インターネットの地図サービス「グーグルマップ」の口コミを巡って18日、医師らがグーグルに損害賠償を求める集団訴訟を起こした。人気サービスだけに批判的な投稿の影響は大きく、原告側は「権利侵害の大きさは個人サイトと比較にならない」と訴える。口コミの削除を求めても応じてもらえるのは一部といい、サービスを運営するプラットフォーマーである巨大IT企業の責任を問う動きが強まっている。

「受診歴のない人物から中傷口コミを書かれた」「無断で待合室を撮影され、アップされた」

集団訴訟の原告団を対象に実施したアンケートには、グーグルマップの口コミを巡るトラブルが複数寄せられた。

口コミなどに関連した相談は増加傾向にある。総務省の「違法・有害情報相談センター」に令和4年度に寄せられた「口コミ・ランキングサイト」への書き込みに関する相談は249件。平成30年度の2倍近くとなった。

こうしたなかで原告側が注目するのが、グーグルの影響力だ。

ある調査によれば、地図アプリの利用率1位はグーグルマップで、99・4%が「使ったことがある」と回答したという。

原告団のアンケートでも「噓の口コミで新患数が激減した」といった影響を訴える声があった。
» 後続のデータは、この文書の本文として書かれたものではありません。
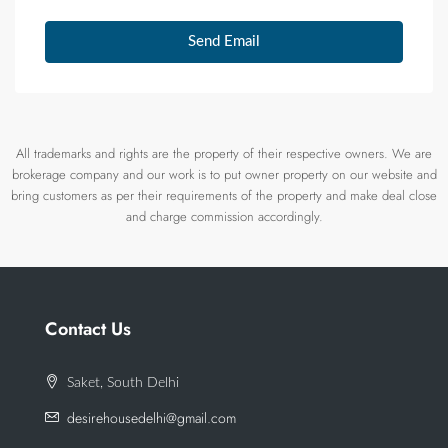
Send Email
All trademarks and rights are the property of their respective owners. We are
brokerage company and our work is to put owner property on our website and
bring customers as per their requirements of the property and make deal close
and charge commission accordingly.
Contact Us
Saket, South Delhi
desirehousedelhi@gmail.com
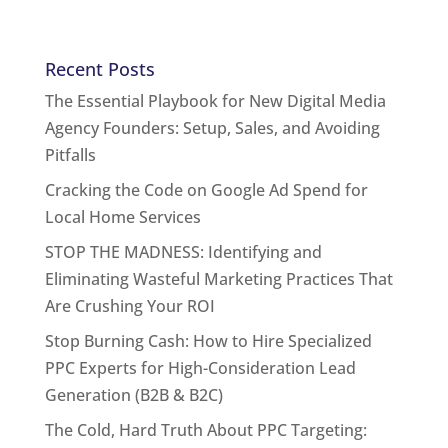
Recent Posts
The Essential Playbook for New Digital Media
Agency Founders: Setup, Sales, and Avoiding
Pitfalls
Cracking the Code on Google Ad Spend for
Local Home Services
STOP THE MADNESS: Identifying and
Eliminating Wasteful Marketing Practices That
Are Crushing Your ROI
Stop Burning Cash: How to Hire Specialized
PPC Experts for High-Consideration Lead
Generation (B2B & B2C)
The Cold, Hard Truth About PPC Targeting:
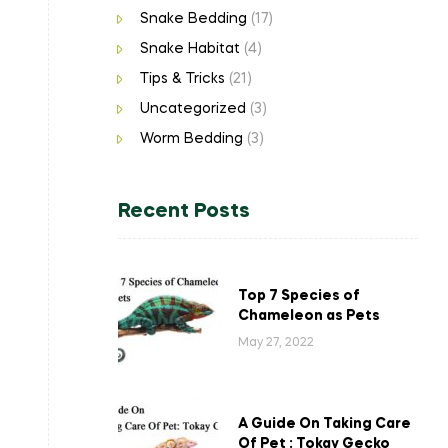
Snake Bedding
(17)
Snake Habitat
(4)
Tips & Tricks
(21)
Uncategorized
(3)
Worm Bedding
(3)
Recent Posts
Top 7 Species of
Chameleon as Pets
May 27, 2022
A Guide On Taking Care
Of Pet : Tokay Gecko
不正確な投稿などがあれば、店舗・施設側がグーグル側に削除を求めることになる。グーグル広報部は「24時間体制で企業プロフィルを保護し、不正なレビューを削除している」とするが、原告側は「グーグルの削除基準は必ずしも明確ではなく、対応してもらえるのはごくわずか」と指摘。司法手続きで削除を求めるにしても労力や費用がかかるとしている。

責任を問う声はグーグル以外にも向かい始めている。

今月10日には衣料品通販大手ZOZO(ゾゾ)創業者の前沢友作氏がフェイスブックなどで自身になりすました詐欺広告が放置されているとして、運営するメタ社を提訴する考えを表明。政府はスマートフォン向けアプリ市場を支配するプラットフォーマーを規制する法案を今国会に提出する見込みだ。(滝口亜希)

【論点】削除線引き、見直し迫る

曽我部真裕氏=本人提供

曽我部真裕・京都大大学院教授(憲法・情報法)

「医療機関は差別化が難しく、広告も制限されているため、受診する医療機関を選ぶ上で口コミの影響は大きい。グーグルマップは地図サービスの中でもシェアが高く、なおさら影響力は大きい。

医師は公共性の高い職業で、一定の社会的評価を受けるのは仕方がない。他方で、事実無根の誹謗(ひぼう)中傷を受けるいわれはない。噓だと知りながら書き込んだ口コミまで、表現の自由で守られるということではない。

ひどい口コミは削除することが求められるが、グーグル側が悪評の真偽を見分けるのは困難だ。診療内容について医師と患者で見解が異なる場合などは判断が難しい。

今月に入り、フェイスブックなどのSNS上で著名人になりすました投資詐欺広告が拡大しているとして、運営するメタ社を提訴する動きが表面化するなど、サービスを運営するプラットフォーマーの責任を問う声は大きくなっている。今回の訴訟もその流れの一環とみることができる。